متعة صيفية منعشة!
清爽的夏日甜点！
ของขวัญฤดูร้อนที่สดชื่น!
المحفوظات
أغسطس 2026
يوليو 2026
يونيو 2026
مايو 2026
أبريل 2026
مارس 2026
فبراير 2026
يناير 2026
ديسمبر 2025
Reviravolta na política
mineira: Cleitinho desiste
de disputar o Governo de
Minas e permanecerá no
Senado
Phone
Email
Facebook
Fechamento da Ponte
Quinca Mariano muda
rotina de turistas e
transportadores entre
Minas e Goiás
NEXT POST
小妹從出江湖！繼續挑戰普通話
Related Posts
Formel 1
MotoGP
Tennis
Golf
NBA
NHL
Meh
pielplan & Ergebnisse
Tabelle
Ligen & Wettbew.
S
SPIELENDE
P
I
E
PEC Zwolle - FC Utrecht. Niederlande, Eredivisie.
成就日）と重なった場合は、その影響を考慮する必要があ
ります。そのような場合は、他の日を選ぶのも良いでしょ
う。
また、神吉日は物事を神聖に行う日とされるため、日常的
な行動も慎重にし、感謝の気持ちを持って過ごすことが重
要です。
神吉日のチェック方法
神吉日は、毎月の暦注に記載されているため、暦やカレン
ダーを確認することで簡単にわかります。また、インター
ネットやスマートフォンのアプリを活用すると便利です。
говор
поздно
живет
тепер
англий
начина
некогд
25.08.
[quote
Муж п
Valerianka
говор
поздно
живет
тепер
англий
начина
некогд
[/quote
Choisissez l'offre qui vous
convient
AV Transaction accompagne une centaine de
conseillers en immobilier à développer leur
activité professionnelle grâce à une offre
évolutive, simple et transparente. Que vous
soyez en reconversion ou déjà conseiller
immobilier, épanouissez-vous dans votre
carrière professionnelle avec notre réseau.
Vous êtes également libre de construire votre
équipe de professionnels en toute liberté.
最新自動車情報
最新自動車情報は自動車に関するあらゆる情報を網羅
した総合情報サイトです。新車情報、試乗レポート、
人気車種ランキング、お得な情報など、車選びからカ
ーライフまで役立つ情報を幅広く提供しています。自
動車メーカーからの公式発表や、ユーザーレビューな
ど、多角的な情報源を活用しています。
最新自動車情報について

-----

Task requirements:
Count each line above with "offre"; write only the number.

Result of the task:
2